Un estrecho sendero enlosado circunda por completo la villa Imperial de Katsura en Japón. El camino deja el lago de su jardín siempre en el centro. Observar solo cinco de sus piedras, enclavadas en un sendero de guijarros como un cuadro abstracto y moderno, es suficiente para notar que cada una señala la posición de un pie concreto: uno derecho, luego uno izquierdo y así sucesivamente. Pero sin posibilidad de intercambio.

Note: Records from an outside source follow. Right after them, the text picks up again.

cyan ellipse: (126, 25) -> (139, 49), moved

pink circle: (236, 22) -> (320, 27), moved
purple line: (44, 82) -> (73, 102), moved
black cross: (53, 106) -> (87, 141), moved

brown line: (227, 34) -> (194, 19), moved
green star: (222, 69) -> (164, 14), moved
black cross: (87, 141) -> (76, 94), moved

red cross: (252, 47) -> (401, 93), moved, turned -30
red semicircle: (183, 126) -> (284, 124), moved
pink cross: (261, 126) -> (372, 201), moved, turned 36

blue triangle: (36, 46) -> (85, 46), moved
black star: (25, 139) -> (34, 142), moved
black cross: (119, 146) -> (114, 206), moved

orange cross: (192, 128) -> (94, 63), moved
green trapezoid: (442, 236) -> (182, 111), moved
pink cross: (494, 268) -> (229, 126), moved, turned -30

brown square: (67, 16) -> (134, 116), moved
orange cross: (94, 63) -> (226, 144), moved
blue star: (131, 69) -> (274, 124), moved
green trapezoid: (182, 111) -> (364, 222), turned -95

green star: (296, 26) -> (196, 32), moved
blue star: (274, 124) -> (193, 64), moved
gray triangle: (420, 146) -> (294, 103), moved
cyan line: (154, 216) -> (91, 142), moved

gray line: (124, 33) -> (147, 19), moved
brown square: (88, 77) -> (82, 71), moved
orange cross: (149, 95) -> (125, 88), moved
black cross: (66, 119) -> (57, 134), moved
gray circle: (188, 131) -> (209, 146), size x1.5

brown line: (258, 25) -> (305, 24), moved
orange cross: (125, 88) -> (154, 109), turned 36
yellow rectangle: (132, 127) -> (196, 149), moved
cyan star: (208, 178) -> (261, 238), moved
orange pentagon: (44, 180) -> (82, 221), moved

La distancia entre cada una de esas piedras resulta algo escasa para el despreocupado andar occidental, porque está prevista para unos pies calzados con sandalias y un cuerpo ceñido con la rigidez de un kimono. Esas piedras son, por tanto, la coreografía de un cuerpo y de una cultura en el espacio. Y se dice bien: de un solo cuerpo. Dos paseantes de cháchara resultarían inconcebibles en ese camino de musgos y tiempo.

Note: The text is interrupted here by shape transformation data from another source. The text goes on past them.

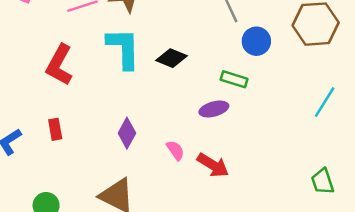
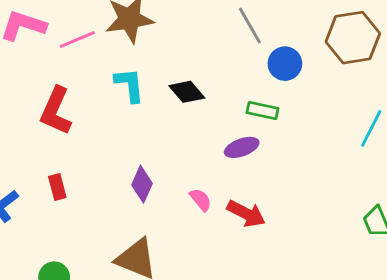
cyan L-shape: (123, 48) -> (130, 85), size x0.7
black diamond: (171, 58) -> (187, 92), turned 32

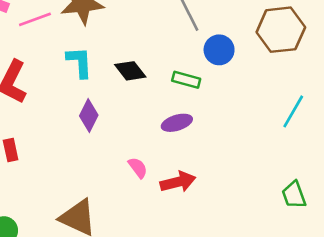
green rectangle: (263, 111) -> (186, 80), moved
purple diamond: (142, 184) -> (89, 115), moved
red arrow: (246, 213) -> (178, 182), turned -44

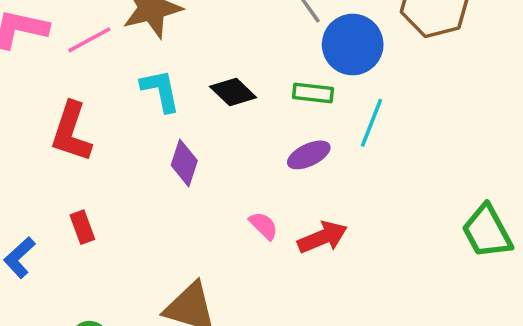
blue circle: (219, 50) -> (353, 45), size x1.4
cyan line: (293, 111) -> (372, 123), moved
green trapezoid: (294, 195) -> (487, 232), size x1.4

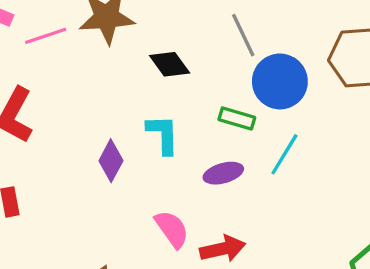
cyan L-shape: (160, 90) -> (163, 134), moved
black diamond: (233, 92) -> (170, 64), moved
pink semicircle: (264, 226) -> (172, 229), size x1.4

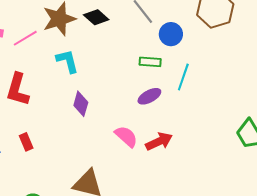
black diamond: (170, 64) -> (96, 17), moved
blue circle: (280, 81) -> (171, 34), size x0.7
cyan L-shape: (163, 134) -> (67, 61), moved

En algún lugar he leído que las piedras que componen ese sendero son solamente 1716. El jardín se recorre por tanto en 1716 pasos. A cada una de esas piedras corresponde una ligera variación en la mirada que hace que se conformen a cada paso 1716 jardines distintos. Si se piensa, proyectar 1716 jardines no es algo excesivo. No es desde luego un número infinito, cosa impensable para la mentalidad oriental.

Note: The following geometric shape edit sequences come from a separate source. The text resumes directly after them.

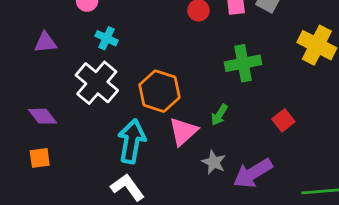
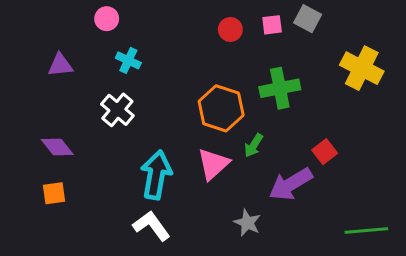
white cross: (97, 83) -> (117, 110), size x0.7
orange hexagon: (159, 91) -> (221, 108), moved
gray star: (214, 162) -> (247, 223), moved
purple arrow: (253, 173) -> (291, 184), moved

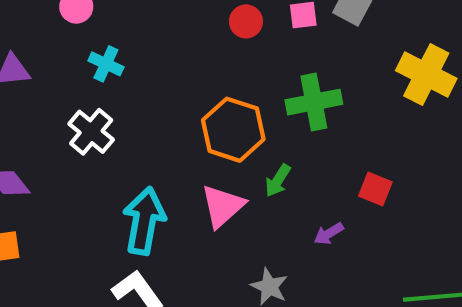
red square: (325, 152) -> (375, 189), turned -30
purple arrow: (291, 184) -> (329, 234), size x0.5

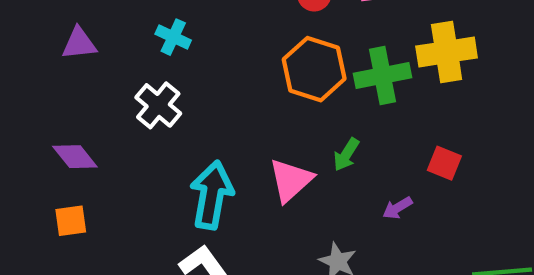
yellow cross: (426, 74) -> (447, 52), moved, turned -36
orange hexagon: (233, 130) -> (314, 69), moved

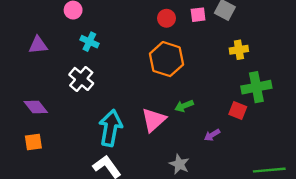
yellow cross: (447, 52) -> (239, 50), size x0.6
green cross: (382, 76) -> (256, 87), moved
green arrow: (346, 155) -> (184, 106), turned 36

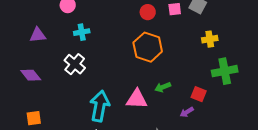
cyan cross: (89, 42) -> (82, 32), turned -35
purple diamond: (36, 107) -> (31, 75), moved
red square: (238, 110) -> (199, 94), moved
pink triangle: (154, 120) -> (137, 99), turned 45

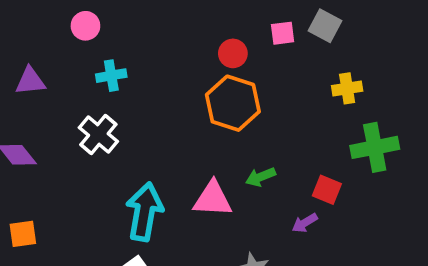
red circle: (148, 12) -> (233, 53), moved

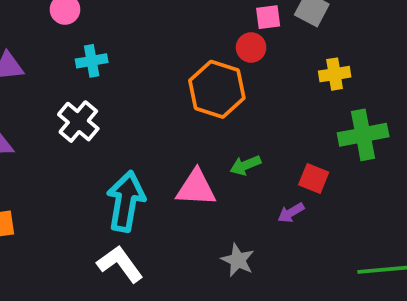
red circle: (233, 53) -> (251, 48), moved

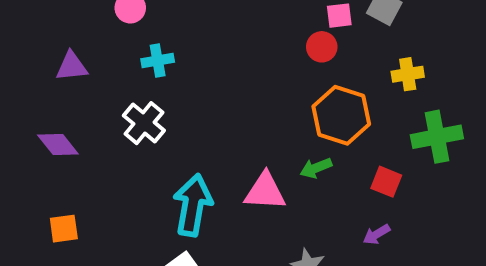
orange hexagon: (217, 89) -> (341, 115), moved
purple arrow: (291, 213) -> (376, 234), moved

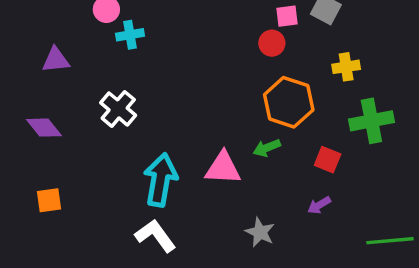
cyan cross: (158, 61) -> (130, 35), moved

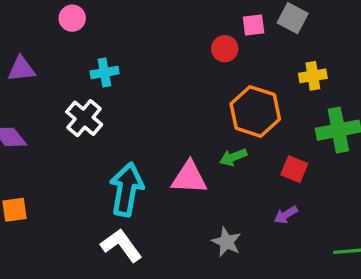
cyan cross: (130, 35) -> (104, 72), moved
red circle: (272, 43) -> (225, 49), moved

Los emperadores dispusieron las piedras de ese sendero para que resultase además un calendario de horas y de estaciones, aunque no de todas las horas y de todas las estaciones. Algunas piedras encuentran su razón de ser simplemente en poder mostrar el repentino rojo de un haya en noviembre, otras para ver florecer un melocotonero.
Por eso basta contemplar cinco de estas piedras, para ver un jardín en sí mismo como objeto de reflexión. La disposición de estas losas de piedra en oblicuo representa un atajo a la rectitud del sendero sobre el que se enclavan. Esas cinco piedras escoran su recorrido hacia la izquierda, a la vez que se solapan al sendero recto pero, ¿para qué?, si aquí no existe la prisa. Por mucho que representen un atajo, en el arte nipón ni siquiera el mismo concepto de atajo tiene sentido puesto que ninguna parte debe sacar ventaja a otra.
Ninguno de los dos caminos superpuestos se impone como el más eficaz, simplemente se solapan, cohabitan, como dos formas aceptables de existencia. Lo ortogonal puro que de pronto gira noventa grados inesperados pero se mantiene recto, y lo aparentemente aleatorio, lo informal, lo libre en su angulación y geometría. Aunque sean unas cuantas piedras y unos guijarros, hablan. Aunque no dicen cuál es su verdadera conversación.
Todo se vuelve en este jardín una pura elucubración. "Hay cosas que cuando se quieren explicar demasiado se malogran".
Así, con la arquitectura, tal vez suceda igual.